▸ **About this exercise**:
Repeat the records exactly, with one exception: no images.

▸ **Extracted material**:
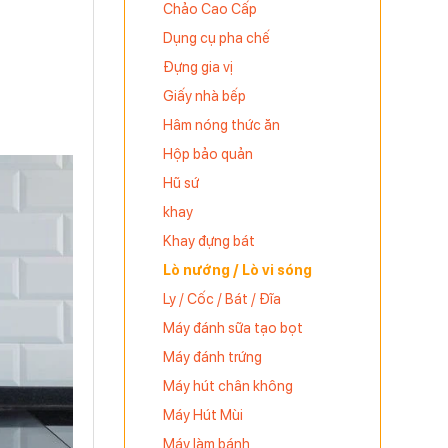
Chảo Cao Cấp
Dụng cụ pha chế
Đựng gia vị
Giấy nhà bếp
Hâm nóng thức ăn
Hộp bảo quản
Hũ sứ
khay
Khay đựng bát
Lò nướng / Lò vi sóng
Ly / Cốc / Bát / Đĩa
Máy đánh sữa tạo bọt
Máy đánh trứng
Máy hút chân không
Máy Hút Mùi
Máy làm bánh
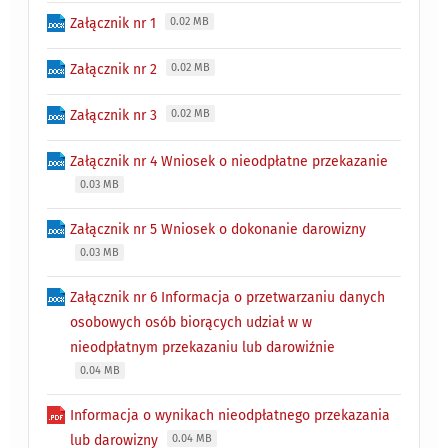
Załącznik nr 1
0.02 MB
Załącznik nr 2
0.02 MB
Załącznik nr 3
0.02 MB
Załącznik nr 4 Wniosek o nieodpłatne przekazanie
0.03 MB
Załącznik nr 5 Wniosek o dokonanie darowizny
0.03 MB
Załącznik nr 6 Informacja o przetwarzaniu danych
osobowych osób biorących udział w w
nieodpłatnym przekazaniu lub darowiźnie
0.04 MB
Informacja o wynikach nieodpłatnego przekazania
lub darowizny
0.04 MB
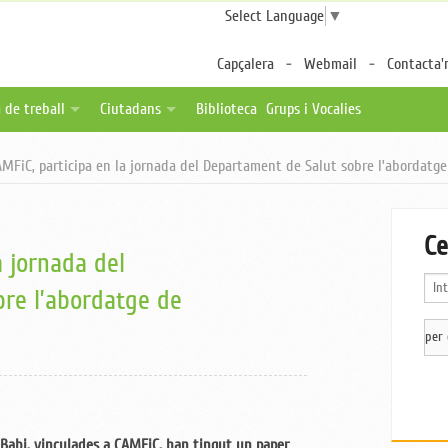
Select Language
▼
Capçalera
Webmail
Contacta'
 de treball
Ciutadans
Biblioteca
Grups i Vocalies
des
tes de feina
Fulls per a pacients
MFiC, participa en la jornada del Departament de Salut sobre l’abordatge d
a distància
ica una oferta
Associacions de pacients
ternalitzable
Enllaços d'interès
Ce
a jornada del
re l’abordatge de
ar Babi, vinculades a CAMFiC, han tingut un paper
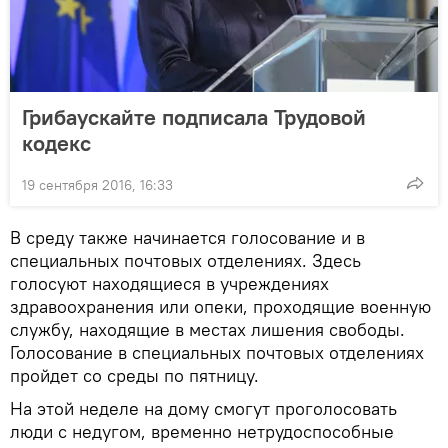
Грибаускайте подписала Трудовой
кодекс
19 сентября 2016, 16:33
В среду также начинается голосование и в
специальных почтовых отделениях. Здесь
голосуют находящиеся в учреждениях
здравоохранения или опеки, проходящие военную
службу, находящие в местах лишения свободы.
Голосование в специальных почтовых отделениях
пройдет со среды по пятницу.
На этой неделе на дому смогут проголосовать
люди с недугом, временно нетрудоспособные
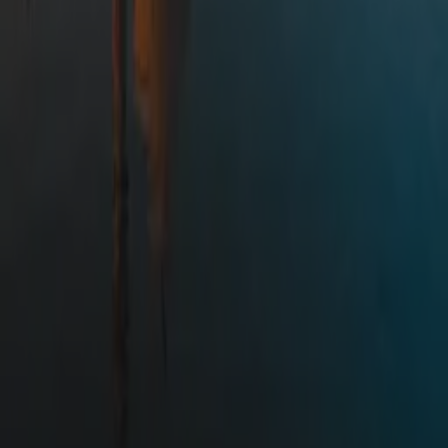
Destinations à la une
Voyages Bali
Voyages Bouthan
Voyages Inde
Voyages Japon
Voyages Maroc
Voyages Mongolie
Voyages Népal
Voyages Sri Lanka
Voyages Thailande
Voyages Vietnam
Inspirations
Bien-être
Cure ayurvédique
Méditation
Santé
Spiritualité
Yoga
Guides voyage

▸ **Final answer**:
Chảo Cao Cấp
Dụng cụ pha chế
Đựng gia vị
Giấy nhà bếp
Hâm nóng thức ăn
Hộp bảo quản
Hũ sứ
khay
Khay đựng bát
Lò nướng / Lò vi sóng
Ly / Cốc / Bát / Đĩa
Máy đánh sữa tạo bọt
Máy đánh trứng
Máy hút chân không
Máy Hút Mùi
Máy làm bánh
Załącznik nr 1
0.02 MB
Załącznik nr 2
0.02 MB
Załącznik nr 3
0.02 MB
Załącznik nr 4 Wniosek o nieodpłatne przekazanie
0.03 MB
Załącznik nr 5 Wniosek o dokonanie darowizny
0.03 MB
Załącznik nr 6 Informacja o przetwarzaniu danych
osobowych osób biorących udział w w
nieodpłatnym przekazaniu lub darowiźnie
0.04 MB
Informacja o wynikach nieodpłatnego przekazania
lub darowizny
0.04 MB
Select Language
▼
Capçalera
Webmail
Contacta'
 de treball
Ciutadans
Biblioteca
Grups i Vocalies
des
tes de feina
Fulls per a pacients
MFiC, participa en la jornada del Departament de Salut sobre l’abordatge d
a distància
ica una oferta
Associacions de pacients
ternalitzable
Enllaços d'interès
Ce
a jornada del
re l’abordatge de
ar Babi, vinculades a CAMFiC, han tingut un paper
Грибаускайте подписала Трудовой
кодекс
19 сентября 2016, 16:33
В среду также начинается голосование и в
специальных почтовых отделениях. Здесь
голосуют находящиеся в учреждениях
здравоохранения или опеки, проходящие военную
службу, находящие в местах лишения свободы.
Голосование в специальных почтовых отделениях
пройдет со среды по пятницу.
На этой неделе на дому смогут проголосовать
люди с недугом, временно нетрудоспособные
Destinations à la une
Voyages Bali
Voyages Bouthan
Voyages Inde
Voyages Japon
Voyages Maroc
Voyages Mongolie
Voyages Népal
Voyages Sri Lanka
Voyages Thailande
Voyages Vietnam
Inspirations
Bien-être
Cure ayurvédique
Méditation
Santé
Spiritualité
Yoga
Guides voyage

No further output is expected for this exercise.